## Task input:
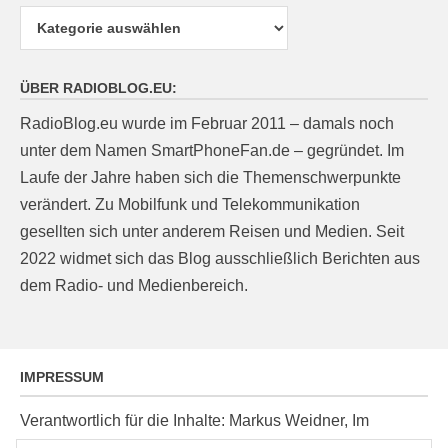
Kategorien
ÜBER RADIOBLOG.EU:
RadioBlog.eu wurde im Februar 2011 – damals noch
unter dem Namen SmartPhoneFan.de – gegründet. Im
Laufe der Jahre haben sich die Themenschwerpunkte
verändert. Zu Mobilfunk und Telekommunikation
gesellten sich unter anderem Reisen und Medien. Seit
2022 widmet sich das Blog ausschließlich Berichten aus
dem Radio- und Medienbereich.
IMPRESSUM
Verantwortlich für die Inhalte: Markus Weidner, Im
Ziegelacker 20, D-63599 Biebergemünd, E-Mail:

## Activity:
Search the data above for lines holding "sich" and copy each of them.

## Output of the exercise:
Laufe der Jahre haben sich die Themenschwerpunkte
gesellten sich unter anderem Reisen und Medien. Seit
2022 widmet sich das Blog ausschließlich Berichten aus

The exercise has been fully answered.